● **WHAT YOU WILL DO**
Only the text belongs in the copy: repeat each record exactly, without pictures.

● **MATERIAL FOR THIS TASK**
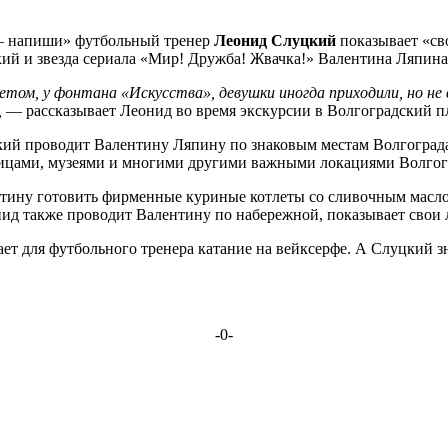
— напиши» футбольный тренер
Леонид Слуцкий
показывает «сво
кий и звезда сериала «Мир! Дружба! Жвачка!» Валентина Ляпи
етом, у фонтана «Искусства», девушки иногда приходили, но не 
,
— рассказывает Леонид во время экскурсии в Волгоградский п
кий проводит Валентину Ляпину по знаковым местам Волгограда
лицами, музеями и многими другими важными локациями Волгог
нтину готовить фирменные куриные котлеты со сливочным масло
нид также проводит Валентину по набережной, показывает свои л
ает для футбольного тренера катание на вейксерфе. А Слуцкий з
-0-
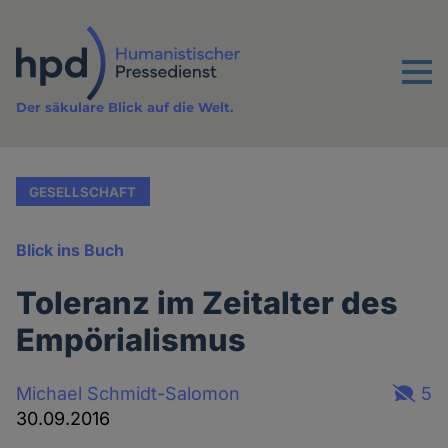
Direkt
zum
Inhalt
Menu
Der säkulare Blick auf die Welt.
GESELLSCHAFT
Blick ins Buch
Toleranz im Zeitalter des
Empörialismus
Michael Schmidt-Salomon
5
30.09.2016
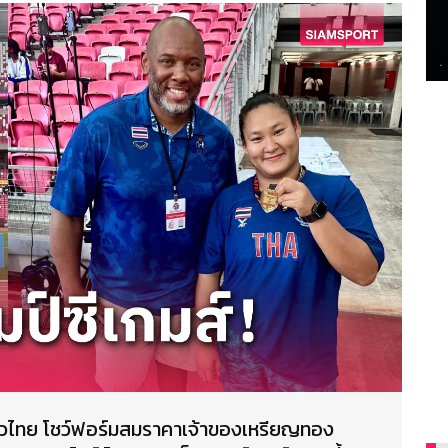
นักสาวไทย โชว์ฟอร์มสมราคาเจ้าของเหรียญทอง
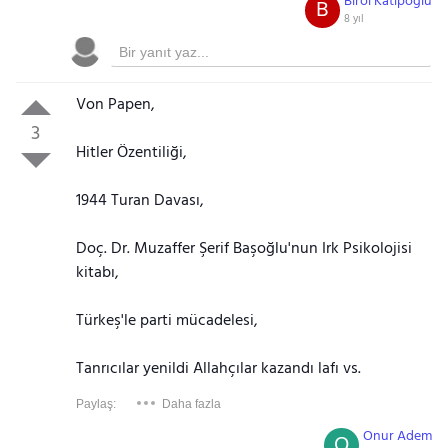
Birol Katipoğlu
B
8 yıl
Von Papen,
3
Hitler Özentiliği,
1944 Turan Davası,
Doç. Dr. Muzaffer Şerif Başoğlu'nun Irk Psikolojisi
kitabı,
Türkeş'le parti mücadelesi,
Tanrıcılar yenildi Allahçılar kazandı lafı vs.
Paylaş:
Daha fazla
Onur Adem
O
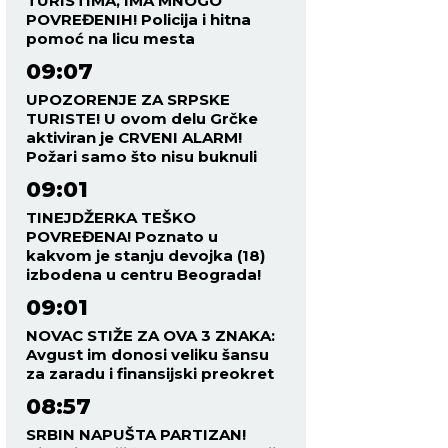
TURISTIMA, IMA MNOGO
POVREĐENIH! Policija i hitna
pomoć na licu mesta
09:07
UPOZORENJE ZA SRPSKE
TURISTE! U ovom delu Grčke
aktiviran je CRVENI ALARM!
Požari samo što nisu buknuli
09:01
TINEJDŽERKA TEŠKO
POVREĐENA! Poznato u
kakvom je stanju devojka (18)
izbodena u centru Beograda!
09:01
NOVAC STIŽE ZA OVA 3 ZNAKA:
Avgust im donosi veliku šansu
za zaradu i finansijski preokret
08:57
SRBIN NAPUŠTA PARTIZAN!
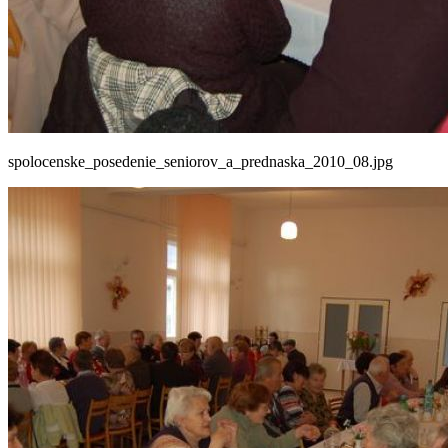
spolocenske_posedenie_seniorov_a_prednaska_2010_08.jpg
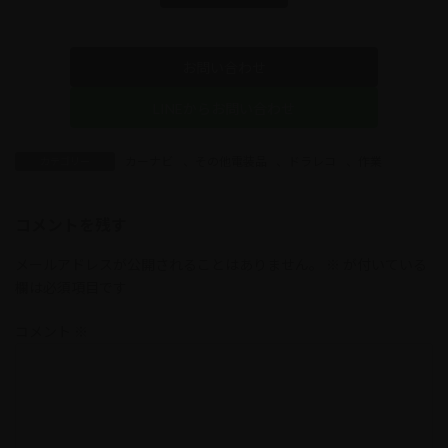
お問い合わせ
LINEからお問い合わせ
カーナビ
、
その他電装品
、
ドラレコ
、
作業
カテゴリー
コメントを残す
メールアドレスが公開されることはありません。
※
が付いている
欄は必須項目です
コメント
※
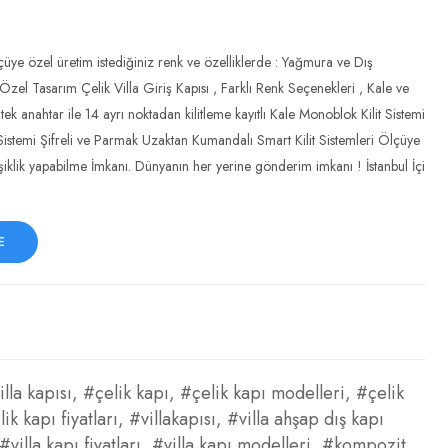
çüye özel üretim istediğiniz renk ve özelliklerde : Yağmura ve Dış
 Özel Tasarım Çelik Villa Giriş Kapısı , Farklı Renk Seçenekleri , Kale ve
 tek anahtar ile 14 ayrı noktadan kilitleme kayıtlı Kale Monoblok Kilit Sistemi
lit Sistemi Şifreli ve Parmak Uzaktan Kumandalı Smart Kilit Sistemleri Ölçüye
klik yapabilme İmkanı. Dünyanın her yerine gönderim imkanı ! İstanbul İçi
E
illa kapısı
,
#çelik kapı
,
#çelik kapı modelleri
,
#çelik
ik kapı fiyatları
,
#villakapısı
,
#villa ahşap dış kapı
#villa kapı fiyatları
,
#villa kapı modelleri
,
#kompozit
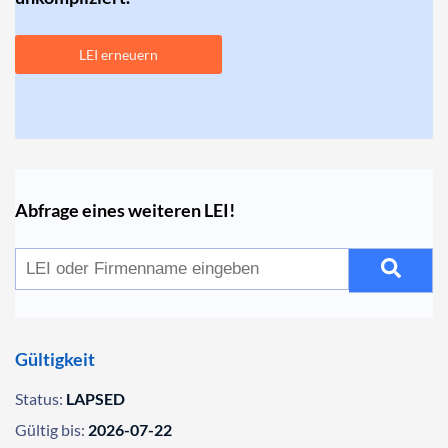
LEI erneuern
Abfrage eines weiteren LEI!
Gültigkeit
Status:
LAPSED
Gültig bis:
2026-07-22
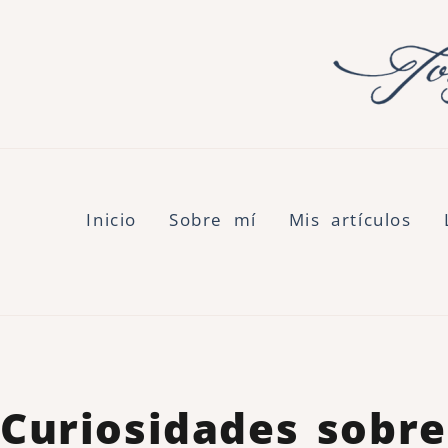
Inicio
Sobre mí
Mis artículos
Curiosidades sobre 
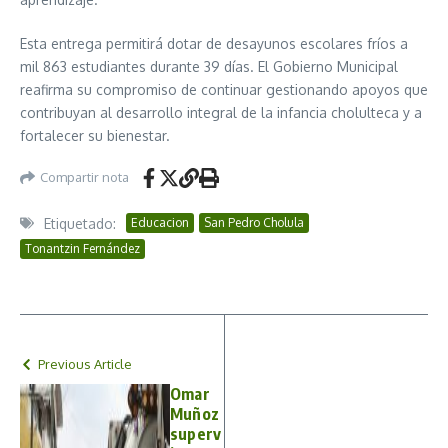
Esta entrega permitirá dotar de desayunos escolares fríos a
mil 863 estudiantes durante 39 días. El Gobierno Municipal
reafirma su compromiso de continuar gestionando apoyos que
contribuyan al desarrollo integral de la infancia cholulteca y a
fortalecer su bienestar.
Compartir nota
Etiquetado:
Educacion
San Pedro Cholula
Tonantzin Fernández
Previous Article
Omar
Muñoz
superv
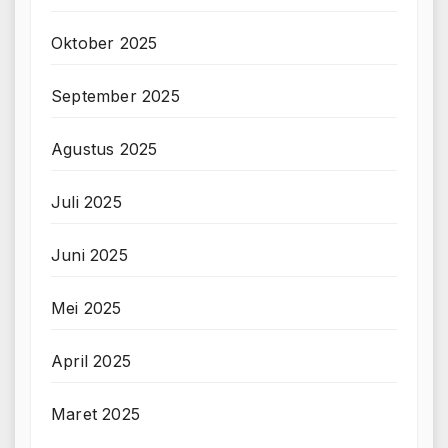
Oktober 2025
September 2025
Agustus 2025
Juli 2025
Juni 2025
Mei 2025
April 2025
Maret 2025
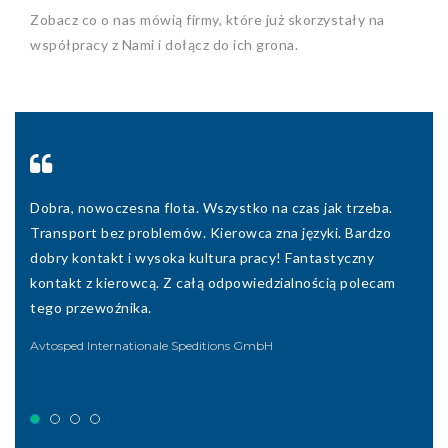
Zobacz co o nas mówią firmy, które już skorzystały na
współpracy z Nami i dołącz do ich grona.
Dobra, nowoczesna flota. Wszystko na czas jak trzeba.
Profesjonalna firma. Wszystko zgodne ze zleceniem.
Bard
Transport bez problemów. Kierowca zna języki. Bardzo
Wyjątkowo szyba i kompleksowa współpraca zwłaszcza w
Wszy
dobry kontakt i wysoka kultura pracy! Fantastyczny
zakresie płatności.
stro
kontakt z kierowcą. Z całą odpowiedzialnością polecam
prof
C.H. Robinson Polska S.A.
tego przewoźnika.
North
Avtosped Internationale Speditions GmbH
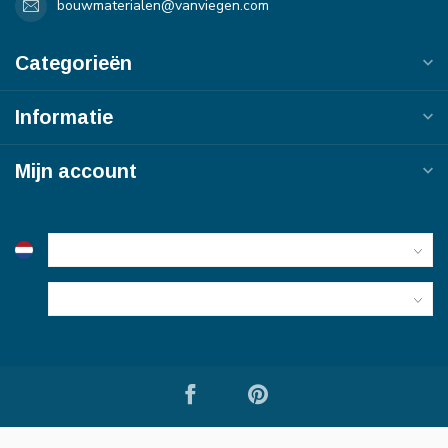
bouwmaterialen@vanviegen.com
Categorieën
Informatie
Mijn account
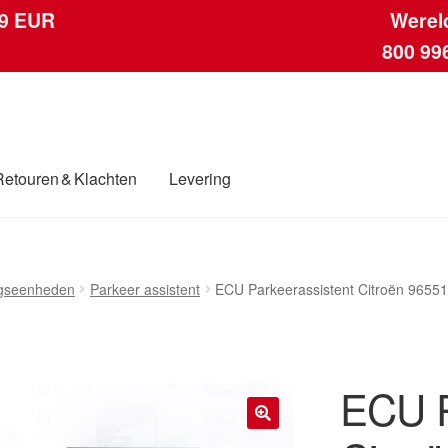
 9 EUR
Werel
800 99
Retouren & Klachten
Levering
ngen
Contact
Kassa
Klachten
Klachtenprocedure
Levering
Mijn acc
ngseenheden
Parkeer assistent
ECU Parkeerassistent Citroën 965
ding
Winkelwagen
ECU P
🔍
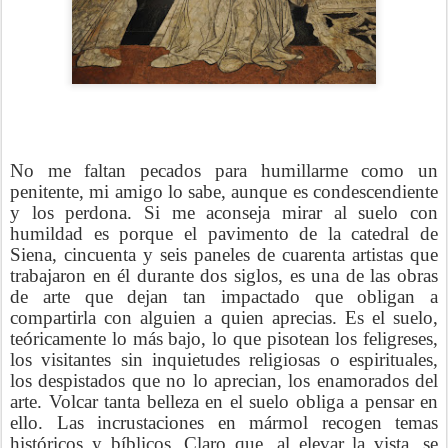
No me faltan pecados para humillarme como un
penitente, mi amigo lo sabe, aunque es condescendiente
y los perdona. Si me aconseja mirar al suelo con
humildad es porque el pavimento de la catedral de
Siena, cincuenta y seis paneles de cuarenta artistas que
trabajaron en él durante dos siglos, es una de las obras
de arte que dejan tan impactado que obligan a
compartirla con alguien a quien aprecias. Es el suelo,
teóricamente lo más bajo, lo que pisotean los feligreses,
los visitantes sin inquietudes religiosas o espirituales,
los despistados que no lo aprecian, los enamorados del
arte. Volcar tanta belleza en el suelo obliga a pensar en
ello. Las incrustaciones en mármol recogen temas
históricos y bíblicos. Claro que, al elevar la vista, se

● **WRITTEN ANSWER**
— напиши» футбольный тренер
Леонид Слуцкий
показывает «сво
кий и звезда сериала «Мир! Дружба! Жвачка!» Валентина Ляпи
етом, у фонтана «Искусства», девушки иногда приходили, но не 
,
— рассказывает Леонид во время экскурсии в Волгоградский п
кий проводит Валентину Ляпину по знаковым местам Волгограда
лицами, музеями и многими другими важными локациями Волгог
нтину готовить фирменные куриные котлеты со сливочным масло
нид также проводит Валентину по набережной, показывает свои л
ает для футбольного тренера катание на вейксерфе. А Слуцкий з
-0-
Direkt
zum
Inhalt
Menu
Der säkulare Blick auf die Welt.
GESELLSCHAFT
Blick ins Buch
Toleranz im Zeitalter des
Empörialismus
Michael Schmidt-Salomon
5
30.09.2016
นักสาวไทย โชว์ฟอร์มสมราคาเจ้าของเหรียญทอง
Birol Katipoğlu
B
8 yıl
Von Papen,
3
Hitler Özentiliği,
1944 Turan Davası,
Doç. Dr. Muzaffer Şerif Başoğlu'nun Irk Psikolojisi
kitabı,
Türkeş'le parti mücadelesi,
Tanrıcılar yenildi Allahçılar kazandı lafı vs.
Paylaş:
Daha fazla
Onur Adem
O
TURISTIMA, IMA MNOGO
POVREĐENIH! Policija i hitna
pomoć na licu mesta
09:07
UPOZORENJE ZA SRPSKE
TURISTE! U ovom delu Grčke
aktiviran je CRVENI ALARM!
Požari samo što nisu buknuli
09:01
TINEJDŽERKA TEŠKO
POVREĐENA! Poznato u
kakvom je stanju devojka (18)
izbodena u centru Beograda!
09:01
NOVAC STIŽE ZA OVA 3 ZNAKA:
Avgust im donosi veliku šansu
za zaradu i finansijski preokret
08:57
SRBIN NAPUŠTA PARTIZAN!
spolocenske_posedenie_seniorov_a_prednaska_2010_08.jpg
お問い合わせ
LINEからお問い合わせ
カーナビ
、
その他電装品
、
ドラレコ
、
作業
カテゴリー
コメントを残す
メールアドレスが公開されることはありません。
※
が付いている
欄は必須項目です
コメント
※
çüye özel üretim istediğiniz renk ve özelliklerde : Yağmura ve Dış
 Özel Tasarım Çelik Villa Giriş Kapısı , Farklı Renk Seçenekleri , Kale ve
 tek anahtar ile 14 ayrı noktadan kilitleme kayıtlı Kale Monoblok Kilit Sistemi
lit Sistemi Şifreli ve Parmak Uzaktan Kumandalı Smart Kilit Sistemleri Ölçüye
klik yapabilme İmkanı. Dünyanın her yerine gönderim imkanı ! İstanbul İçi
E
illa kapısı
,
#çelik kapı
,
#çelik kapı modelleri
,
#çelik
ik kapı fiyatları
,
#villakapısı
,
#villa ahşap dış kapı
#villa kapı fiyatları
,
#villa kapı modelleri
,
#kompozit
LEI erneuern
Abfrage eines weiteren LEI!
Gültigkeit
Status:
LAPSED
Gültig bis:
2026-07-22
Inicio
Sobre mí
Mis artículos
Curiosidades sobre 
Esta entrega permitirá dotar de desayunos escolares fríos a
mil 863 estudiantes durante 39 días. El Gobierno Municipal
reafirma su compromiso de continuar gestionando apoyos que
contribuyan al desarrollo integral de la infancia cholulteca y a
fortalecer su bienestar.
Compartir nota
Etiquetado:
Educacion
San Pedro Cholula
Tonantzin Fernández
Previous Article
Omar
Muñoz
superv
Oktober 2025
September 2025
Agustus 2025
Juli 2025
Juni 2025
Mei 2025
April 2025
Maret 2025
Zobacz co o nas mówią firmy, które już skorzystały na
współpracy z Nami i dołącz do ich grona.
Dobra, nowoczesna flota. Wszystko na czas jak trzeba.
Profesjonalna firma. Wszystko zgodne ze zleceniem.
Bard
Transport bez problemów. Kierowca zna języki. Bardzo
Wyjątkowo szyba i kompleksowa współpraca zwłaszcza w
Wszy
dobry kontakt i wysoka kultura pracy! Fantastyczny
zakresie płatności.
stro
kontakt z kierowcą. Z całą odpowiedzialnością polecam
prof
C.H. Robinson Polska S.A.
tego przewoźnika.
North
Avtosped Internationale Speditions GmbH
bouwmaterialen@vanviegen.com
Categorieën
Informatie
Mijn account
 9 EUR
Werel
800 99
Retouren & Klachten
Levering
ngen
Contact
Kassa
Klachten
Klachtenprocedure
Levering
Mijn acc
ngseenheden
Parkeer assistent
ECU Parkeerassistent Citroën 965
ding
Winkelwagen
ECU P
🔍
No me faltan pecados para humillarme como un
penitente, mi amigo lo sabe, aunque es condescendiente
y los perdona. Si me aconseja mirar al suelo con
humildad es porque el pavimento de la catedral de
Siena, cincuenta y seis paneles de cuarenta artistas que
trabajaron en él durante dos siglos, es una de las obras
de arte que dejan tan impactado que obligan a
compartirla con alguien a quien aprecias. Es el suelo,
teóricamente lo más bajo, lo que pisotean los feligreses,
los visitantes sin inquietudes religiosas o espirituales,
los despistados que no lo aprecian, los enamorados del
arte. Volcar tanta belleza en el suelo obliga a pensar en
ello. Las incrustaciones en mármol recogen temas
históricos y bíblicos. Claro que, al elevar la vista, se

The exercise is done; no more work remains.